Question

A ray of light is incident at the glass-water interface at an angle i. It merges finally parallel to the surface of the water. Then, the value of ${\mu _g}$ would be (where ${\mu _g}$ is the refractive index of glass with respect to water)

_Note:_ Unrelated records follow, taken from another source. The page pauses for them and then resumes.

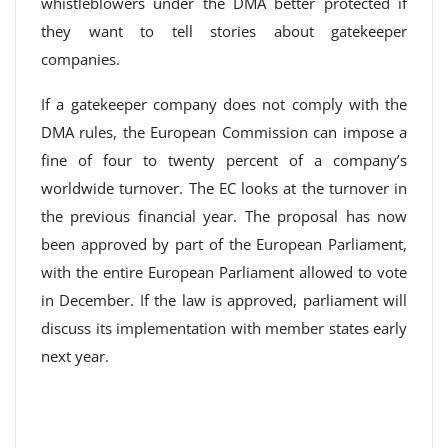
whistleblowers under the DMA better protected if
they want to tell stories about gatekeeper
companies.
If a gatekeeper company does not comply with the
DMA rules, the European Commission can impose a
fine of four to twenty percent of a company’s
worldwide turnover. The EC looks at the turnover in
the previous financial year. The proposal has now
been approved by part of the European Parliament,
with the entire European Parliament allowed to vote
in December. If the law is approved, parliament will
discuss its implementation with member states early
next year.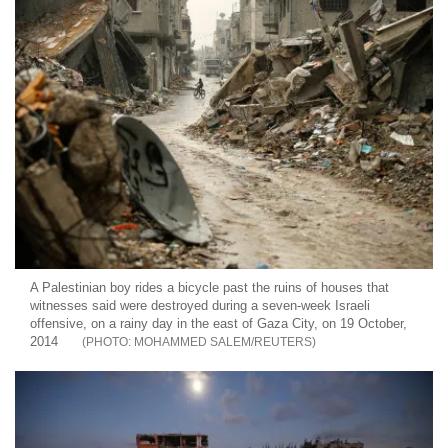
A Palestinian boy rides a bicycle past the ruins of houses that
witnesses said were destroyed during a seven-week Israeli
offensive, on a rainy day in the east of Gaza City, on 19 October,
2014
MOHAMMED SALEM/REUTERS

A. $\left( {\dfrac{4}{3}} \right)\sin i$
B. $\dfrac{1}{{(\sin i)}}$
C. $\dfrac{4}{3}$
D. $1$

Answer 1

Hint: Here in this question, given that a ray of light is incident through glass medium to the water medium at an angle i and merges parallel to the surface of water. Here we have to find the value of ${\mu _g}$ . As we know that we can easily find the solution using Snell’s law.


Formula used:
 Snell’s law
${}_g^w\mu = \dfrac{{\sin r}}{{\sin i}}$

Complete answer:
As we know that by applying the Snell’s law, we can easily find the solution of the question,
By applying the Snell’s law at the position of Glass-water surface,
${}_g^w\mu = \dfrac{{\sin r}}{{\sin i}}$
Here, $w$ stands for water and $g$ stands for glass,
As by putting the value we get the value as,
${}_g^w\mu = \dfrac{{\sin r}}{{\sin i}} = \dfrac{{{}_g\mu }}{{{}_w\mu }}....(i)$
As we take the above equation as equation(i)
Now, Applying the Snell’s law at the position of water-air surface,
${}_w^a\mu = \dfrac{{\sin {{90}^ \circ }}}{{\sin r}}$
Here, $a$ stands for air and $w$ stands for water,
By putting the whole value in above equation, we get,
${}_w^a\mu = \dfrac{{\sin {{90}^ \circ }}}{{\sin r}} = \dfrac{{{}_w\mu }}{{{}_a\mu }}....(ii)$
Now, by multiplying equation(i) with equation(ii) we get,
$\dfrac{{{}_g\mu }}{{{}_a\mu }} = \dfrac{1}{{\sin i}}$
By taking the whole conclusion we get,
${}_g\mu = \dfrac{1}{{\sin i}}$
Therefore, the correct answer for the value of ${}_g\mu $ is $\dfrac{1}{{\sin i}}$ .
Hence, the correct option is (B).


Note:
Snell's law often applies to isotropic or specular material only (such as glass). The ordinary or o-ray, which obeys Snell's law, and the other extraordinary or e-ray, which may not be co-planar with the incident ray, can be separated by birefringence in anisotropic media, such as certain crystals. So, check the material before using the formula.